Gov. David Paterson laid out his priorities for ground zero the day after the seventh anniversary of the attacks, and he broke with the city and some community leaders in the order of his list.

Paterson placed the World Trade Center PATH hub designed by Santiago Calatrava above the Freedom Tower and Silverstein Properties office buildings. That’s the reverse of the priorities Deputy Mayor Robert Lieber identified to Downtown Express two months ago and repeated last week.

“Lower Manhattan is a serious hub of transportation, which if developed correctly can again accommodate [people’s] needs,” Paterson said Friday during a speech to the New York Building Congress. “There will be more of us and more places to go.”

Like Lieber and nearly everyone else involved in the rebuilding effort, Paterson placed the memorial at the top of his list.

“It’s priority and having a plan,” Paterson said, describing how the site will get rebuilt. “It’s following the steps of the plan, and if there are obstacles, being honest about it, and being honest with the public.”

Paterson took a step toward that honesty when he asked the Port Authority for a realistic set of ground zero budgets and timetables earlier this summer. The Port will have answers for Paterson and the public by the end of the month.

After his speech Friday, Paterson gave his first direct response to Mayor Michael Bloomberg’s request that the governor shutter the city-state Lower Manhattan Development Corporation. Bloomberg wanted to transfer the L.M.D.C.’s rebuilding functions to the city, and he particularly wanted to relieve the L.M.D.C. of its responsibility for the long-delayed demolition of the former Deutsche Bank building.

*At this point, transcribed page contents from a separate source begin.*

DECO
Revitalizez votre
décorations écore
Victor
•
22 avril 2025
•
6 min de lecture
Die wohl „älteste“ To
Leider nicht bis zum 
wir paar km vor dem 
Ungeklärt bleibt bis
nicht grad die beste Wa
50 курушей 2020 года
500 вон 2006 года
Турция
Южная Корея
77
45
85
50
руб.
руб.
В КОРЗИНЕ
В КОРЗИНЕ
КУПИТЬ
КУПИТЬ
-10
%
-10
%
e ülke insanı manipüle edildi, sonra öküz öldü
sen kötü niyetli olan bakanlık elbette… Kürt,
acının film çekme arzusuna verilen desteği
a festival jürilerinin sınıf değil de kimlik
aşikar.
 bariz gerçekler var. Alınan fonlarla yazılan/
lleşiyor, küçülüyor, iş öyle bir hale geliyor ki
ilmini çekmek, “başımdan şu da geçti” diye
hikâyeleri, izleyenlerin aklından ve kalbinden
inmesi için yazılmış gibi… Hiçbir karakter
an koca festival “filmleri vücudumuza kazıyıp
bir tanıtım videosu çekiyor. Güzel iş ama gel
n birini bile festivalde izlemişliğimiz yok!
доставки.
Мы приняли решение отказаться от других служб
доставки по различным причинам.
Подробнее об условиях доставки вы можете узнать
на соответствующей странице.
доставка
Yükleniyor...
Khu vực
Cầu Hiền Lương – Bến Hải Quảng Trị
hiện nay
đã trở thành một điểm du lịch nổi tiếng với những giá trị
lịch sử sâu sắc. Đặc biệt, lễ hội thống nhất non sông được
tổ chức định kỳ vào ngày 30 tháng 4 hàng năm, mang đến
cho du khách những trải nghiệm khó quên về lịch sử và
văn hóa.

“I do understand the perspective of how we could close down the L.M.D.C. and also in a sense how we would get the Deutsche Bank building down as soon as possible,” Paterson said.

However, since the L.M.D.C. receives federal funding, the city-state agency will have to remain in existence at least on paper, Paterson said. Bloomberg acknowledged as much in his essay in The Wall Street Journal, where his comments on the L.M.D.C. first appeared.

“Legally, I don’t think the state can disband the L.M.D.C., but at our next biweekly meeting I’m going to ask Mayor Bloomberg to come in and show us how that would be possible,” Paterson said. “Also, the way the L.M.D.C. works, there are resources becoming available that we’d have to give up to shut the L.M.D.C. down. And so we don’t think that’s an immediate decision that we’d like to make.”

Paterson said that while he and Bloomberg may not be in agreement about the L.M.D.C., he is glad to hear new ideas and see more energy focused on ground zero rebuilding.

“To me, that’s a change from what must have been going on in last seven years,” Paterson said.

He also said that while meeting with the mayor this summer, they discussed how “mutually agitated” they were that the memorial was behind schedule.

Bloomberg isn’t the first person to suggest closing the L.M.D.C. — former Gov. George Pataki wanted to dismantle the agency before he left office in 2006, but he failed to do so.

Paterson joked that he has spent much of his first six months as governor listening to people tell him that he should achieve the things New York’s past governors failed to do.

“Everyone says to me, ‘Gov. Pataki said he was going to do this and Gov. Spitzer said he was going to do that, therefore you have to do it,’” Paterson said.

“No,” he concluded, drawing a laugh from the crowd of construction professionals, “that’s not true.”